Lecture 7

Distributed File Systems and HDFS

Distributed File Systems and HDFS

Why do we need distributed storage?

The scale problem

Modern applications generate data at rates that far exceed what any single machine can store or process:

  • Social media: billions of posts, images, videos
  • IoT sensors: trillions of readings per day
  • Web crawls: petabytes of HTML, images, links
  • Scientific simulations: terabytes per run

Yesterday’s solution: scale up

The 1990s approach

One big box — all processors share memory

  • Very expensive, low-volume hardware
  • All-premium components
  • Storage and compute tightly coupled

But even the biggest single machine wasn’t big enough!

Today’s solution: scale out with commodity hardware

Consumer-grade servers

Not expensive, premium, or fancy in any way

Buy lots of cheap, desktop-like servers!

  • Easy to add capacity
  • Cheaper per CPU/disk
  • Failure is the norm, not the exception

The catch

Need more complex software to coordinate many cheaper machines.

Problems with commodity hardware

Failure rates

  • 1–5% of hard drives fail per year
  • ~0.2% of DIMMs fail per year
  • On a 1,000-node cluster, expect failures every week

Network vs. shared memory

  • Much more latency than RAM
  • Network throughput << local disk throughput

Uneven performance

  • “Stragglers” slow the entire job

Big data processing systems are built on average machines that fail pretty often.

The software must treat failure as a routine event, not an exception.

What is a distributed file system?

A distributed file system (DFS) stores data across many machines while presenting a single, unified namespace to clients.

Key properties

  • Single namespace: /user/data/logs/ looks the same from every node
  • Fault tolerance: data survives individual node failures
  • Scalability: add capacity by adding machines
  • Data locality: move computation to the data, not data to computation

The Google File System (2003): the blueprint

Why GFS matters

Google’s 2003 paper described a production file system built from commodity hardware, designed around the assumption that:

  • Component failures are the norm
  • Files are huge (multi-GB) and write-once/read-many
  • Sequential reads dominate random reads
  • Relaxed consistency is acceptable for batch workloads

GFS proved that a reliable, large-scale distributed file system could be built cheaply.

HDFS: the open-source GFS

Origin story

  • 2004: Doug Cutting and Mike Cafarella implement GFS ideas in Java as part of Nutch → Nutch Distributed File System (NDFS)
  • 2006: NDFS becomes HDFS when Hadoop is spun out of Nutch/Lucene
  • Yahoo! adopts Hadoop; Doug Cutting joins Yahoo!
  • 2008: World record — 1 TB sorted in 209 seconds on a 910-node cluster

Why Hadoop won

Google File System is a proprietary product. Nobody outside Google could use it.

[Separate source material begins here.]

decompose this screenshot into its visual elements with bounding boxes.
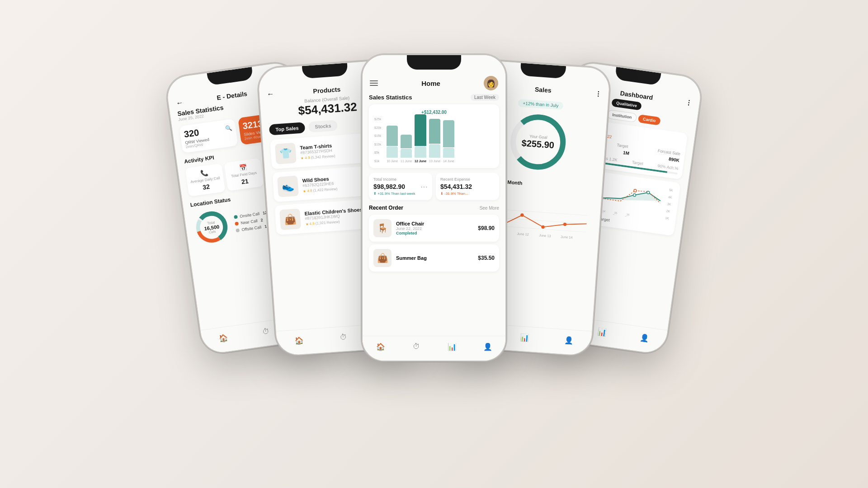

Hadoop is open source (Apache License). Anyone can use, modify, and deploy it.

“Who has heard of Colossus?” (Google’s successor to GFS — almost nobody outside Google)

Open source → ecosystem → community → adoption.

HDFS architecture: NameNode and DataNodes

NameNode (master)

  • Manages the file system namespace: directory tree, file-to-block mappings, permissions
  • Stores metadata in memory (fsimage + edit log)
  • Does not store actual file data

DataNodes (workers)

  • Store and serve actual data blocks
  • Report block inventory to NameNode via heartbeats
  • Replicate blocks between each other on instruction

HDFS design principles

Block-based storage

  • Files are split into fixed-size blocks (default: 128 MB in HDFS 3.x)
  • Each block is stored independently on a DataNode
  • Allows large files to span many disks and machines

Replication

  • Each block is replicated by default (configurable)
  • Replicas are placed across different nodes and racks
  • If a DataNode fails, the NameNode re-replicates its blocks elsewhere

Rack-aware placement

Data locality: move computation to the data

The key insight

Network is the bottleneck, not CPU.

Old model: copy data to where the code runs. HDFS/MapReduce model: run code where the data already lives.

When possible, the scheduler assigns work to a node that already holds the relevant block. This eliminates most network traffic for data-intensive workloads.

Consequence: HDFS is tightly coupled to Hadoop/YARN

  • YARN resource manager knows which DataNode holds which blocks
  • Assigns Map tasks to nodes with local copies first
  • Falls back to same-rack nodes, then cross-rack

HDFS is designed for specific workloads

Pattern HDFS handles well HDFS handles poorly
File size Large files (GB–TB) Millions of small files
Access pattern Sequential reads Random reads/writes
Write pattern Write-once, append-only Frequent overwrites
Latency High throughput Low-latency access
Clients Batch jobs Interactive queries

Note

HDFS is optimized for the analytics batch processing use case — reading entire datasets sequentially — not for serving web requests or online transactions.

HDFS scalability

Scaling is linear

  • Add a DataNode → cluster gains storage and bandwidth
  • NameNode can manage hundreds of millions of blocks
  • Real-world clusters:
    • Yahoo! (2010): 4,000 nodes, ~70 PB
    • Facebook (2010): 2,300 nodes, ~40 PB
    • Twitter (2017): 500+ PB across clusters

HDFS vs. Cloud Object Storage

As cloud computing matured, object stores (S3, Azure Blob, GCS) became a popular alternative to HDFS for large-scale storage.

HDFS Cloud Object Store
Scalability Bound by NameNode Virtually unlimited
Coupling Storage + compute together Storage separate from compute
Cost CapEx (servers) OpEx (pay per GB)
Fault tolerance 3× replication Built in (provider-managed)
Interface POSIX-like CLI / Java API REST API (s3://, abfs://)
Data locality Yes No (network always)

De-coupling storage from compute

The modern cloud data lake pattern

Storage and compute are separate, independently scalable systems.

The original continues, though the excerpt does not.